The Polka-Dot Man (Abner Krill) is a supervillain appearing in comic books published by DC Comics. He is primarily a minor enemy of Batman, and belongs to the collective of adversaries that make up his rogues gallery.

The character made his live-action debut in the DC Extended Universe film The Suicide Squad (2021), portrayed by David Dastmalchian.

Publication history 
The Polka-Dot Man first appeared in Detective Comics #300 (February 1962).

Fictional character biography

Becoming the Polka-Dot Man 
Shortly after Batman began appearing in Gotham City, his growing renown inspired an entire generation of costumed rogues who committed largely harmless crimes to attract his attention in the hopes of matching wits with the legendary vigilante. Among these was a local crook named Abner Krill, who decided, for reasons unknown, to launch a crime wave based on spots and dots in Gotham City, where he inevitably came into conflict with Batman and  Robin. As Mister Polka-Dot, he wore a costume covered in spots (which, being different sizes and colors were not actual polka dots); once removed from the costume, the spots could be used for a variety of purposes, such as creating deadly weapons and a bizarre escape vehicle. He succeeded in capturing Robin, but Batman defeated him.

Return to villainy 
Years later, Krill (now calling himself the Polka-Dot Man) was driven to crime once more when he found himself unemployed, penniless, and desperate to pay his bills. No longer able to afford his original electronically gimmicked costume, he instead resorted to using a baseball bat in a poorly thought-out attempt to rob a jewelry store, which resulted in him assaulting Officer Foley of the Gotham City Police Department, causing minor injuries. He was then beaten badly by Detective Harvey Bullock, who was sick of costumed villains in the city. The assault put the Polka-Dot Man in traction and he filed a brutality suit against the police department, which resulted in Bullock being forced to see a psychiatrist.

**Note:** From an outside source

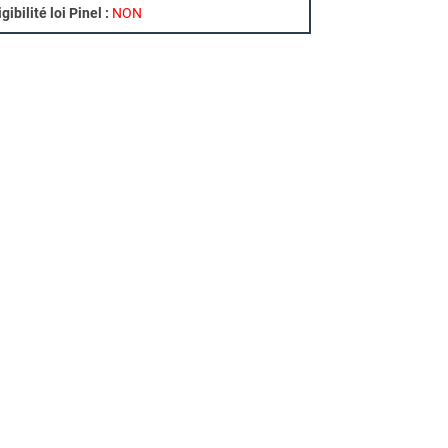
igibilité loi Pinel :
NON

Following his recovery, Krill became a committed alcoholic who spent more time drinking himself into a stupor in sleazy bars than troubling Batman. The fact that Robin had tracked him down with a leopard became something of a running joke among other villains. As Nightwing, Dick Grayson encountered the Polka-Dot Man a second time when he trashed My Alibi, a bar known for underworld regulars who vouched for each other's whereabouts when they were off committing crimes. Nightwing pitched Krill through a window display and into the street, where he was picked up by the police.

Death 
Later, Mister Polka-Dot (having resumed his original alias) reappeared with a new look, joining a group of villains working for General Immortus. Immortus, with the help of Professor Milo, upgraded the villains' powers and gadgets. As a follower of General Immortus, Mister Polka-Dot has presumably been operated upon by Professor Milo to internalize his technology. The group was undone when they were betrayed by the Human Flame. Most were killed in the brutal battle, including Mister Polka-Dot. His head was crushed after a manhole cover landed on it.

Powers and abilities 
When he created his costume, Abner Krill possessed advanced technology in the form of the costume's polka dots, which were controlled through the costume's belt. When attached to his costume, they were inert, but once removed, they would enlarge in size and become various different devices which could aid in his crime sprees, most notably a flying saucer which he used as a getaway vehicle.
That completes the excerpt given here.